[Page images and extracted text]
= Beginning of Section =
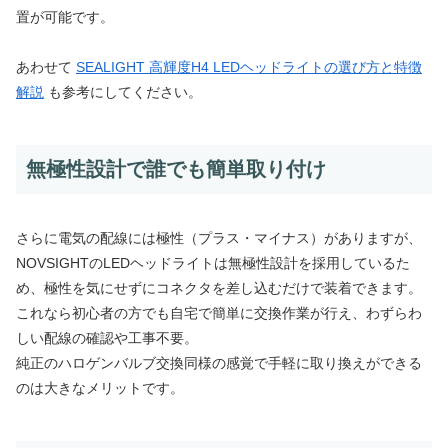
置が可能です。
あわせて
SEALIGHT 高輝度H4 LEDヘッドライトの選び方と特徴
解説
も参考にしてください。
無極性設計で誰でも簡単取り付け
さらに電気の配線には極性（プラス・マイナス）がありますが、
NOVSIGHTのLEDヘッドライトは無極性設計を採用しているた
め、極性を気にせずにコネクタを差し込むだけで装着できます。
これなら初心者の方でも自宅で簡単に交換作業が行え、わずらわ
しい配線の確認や工事不要。
純正のハロゲンバルブ交換同様の感覚で手軽に取り換えができる
のは大きなメリットです。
= End of Section =
__Exercise__
The answer must be an exact copy of the records above, with the pictures left out.

__Response to this task__
置が可能です。
あわせて
SEALIGHT 高輝度H4 LEDヘッドライトの選び方と特徴
解説
も参考にしてください。
無極性設計で誰でも簡単取り付け
さらに電気の配線には極性（プラス・マイナス）がありますが、
NOVSIGHTのLEDヘッドライトは無極性設計を採用しているた
め、極性を気にせずにコネクタを差し込むだけで装着できます。
これなら初心者の方でも自宅で簡単に交換作業が行え、わずらわ
しい配線の確認や工事不要。
純正のハロゲンバルブ交換同様の感覚で手軽に取り換えができる
のは大きなメリットです。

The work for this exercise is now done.